Appell an Politik und Industrie
Für Bertau liegt die Lösung in mehr Eigeninitiative und Technologieoffenheit: „Wir müssen wieder Freude an der Zukunft finden!“ Deutschland solle moderne, effiziente Verfahren entwickeln statt den Status quo zu beklagen. „Schon ein Drittel Eigenproduktion würde reichen, um unabhängiger zu werden.“ Der Professor plädiert dafür, Elektromobilität ehrlich zu kommunizieren: „Gebt den Menschen die Autos mit Lithiumbatterien – aber ohne CO₂-Rucksack und ohne Umweltzerstörung in den Förderländern.“
Auch synthetische Kraftstoffe sieht er als Baustein eines breiteren Lösungsansatzes.

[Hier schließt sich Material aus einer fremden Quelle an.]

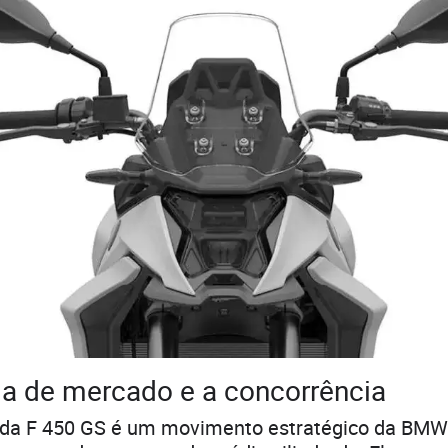
ia de mercado e a concorrência
da F 450 GS é um movimento estratégico da BMW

E-Fuels seien „in Deutschland ein ideologisch verbranntes Thema“, obwohl man sie aus vorhandenem CO₂ und Biomasse längst großtechnisch herstellen könnte. Entscheidend sei, alle Technologien mitzudenken: „Menschen brauchen Mobilität, auch individuelle. Wenn wir ernsthaft etwas für das Klima tun wollen, brauchen wir ernsthafte Technologieoffenheit.“ (Anm. d. Red.: Hier findet man weitere Informationen zur Verfügbarkeit der E-Fuels in „ausreichender Menge“ – was derzeit nicht der Fall ist.)
Der Tenor seines Plädoyers: Europa hat die Rohstoffe, das Know-how und die Verantwortung, Lithium nachhaltiger und unabhängiger zu gewinnen – wenn es endlich wieder anpackt.
Quelle: Gateway to Automotive – Wo soll das Lithium herkommen?